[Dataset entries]
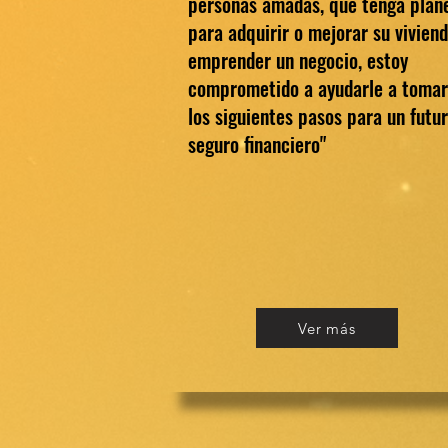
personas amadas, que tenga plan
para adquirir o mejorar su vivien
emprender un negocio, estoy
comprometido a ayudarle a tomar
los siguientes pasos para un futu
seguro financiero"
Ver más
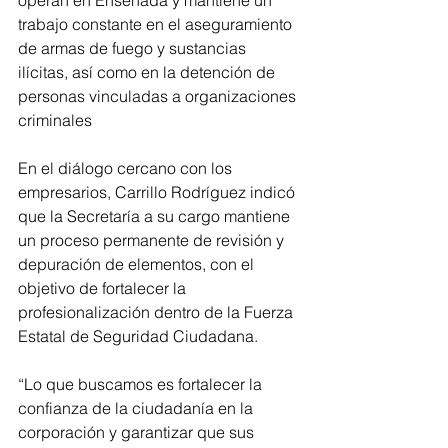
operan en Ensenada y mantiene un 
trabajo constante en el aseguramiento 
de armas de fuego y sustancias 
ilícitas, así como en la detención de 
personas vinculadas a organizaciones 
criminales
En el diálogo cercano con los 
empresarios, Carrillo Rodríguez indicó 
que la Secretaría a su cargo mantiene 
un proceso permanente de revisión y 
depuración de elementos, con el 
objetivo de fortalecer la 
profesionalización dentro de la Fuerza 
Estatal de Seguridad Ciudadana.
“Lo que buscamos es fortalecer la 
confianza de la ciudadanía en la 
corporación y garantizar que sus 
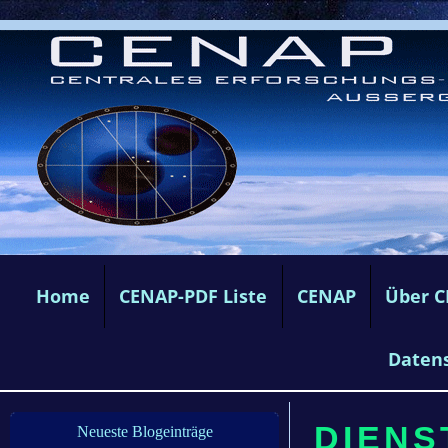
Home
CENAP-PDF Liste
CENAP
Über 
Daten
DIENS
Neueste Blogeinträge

(WHAT YOU SHOULD DO) All of the lines above should be printed exactly, minus the pictures.

(ANSWER TO THE PROBLEM)
personas amadas, que tenga plan
para adquirir o mejorar su vivien
emprender un negocio, estoy
comprometido a ayudarle a tomar
los siguientes pasos para un futu
seguro financiero"
Ver más
operan en Ensenada y mantiene un 
trabajo constante en el aseguramiento 
de armas de fuego y sustancias 
ilícitas, así como en la detención de 
personas vinculadas a organizaciones 
criminales
En el diálogo cercano con los 
empresarios, Carrillo Rodríguez indicó 
que la Secretaría a su cargo mantiene 
un proceso permanente de revisión y 
depuración de elementos, con el 
objetivo de fortalecer la 
profesionalización dentro de la Fuerza 
Estatal de Seguridad Ciudadana.
“Lo que buscamos es fortalecer la 
confianza de la ciudadanía en la 
corporación y garantizar que sus 
Home
CENAP-PDF Liste
CENAP
Über 
Daten
DIENS
Neueste Blogeinträge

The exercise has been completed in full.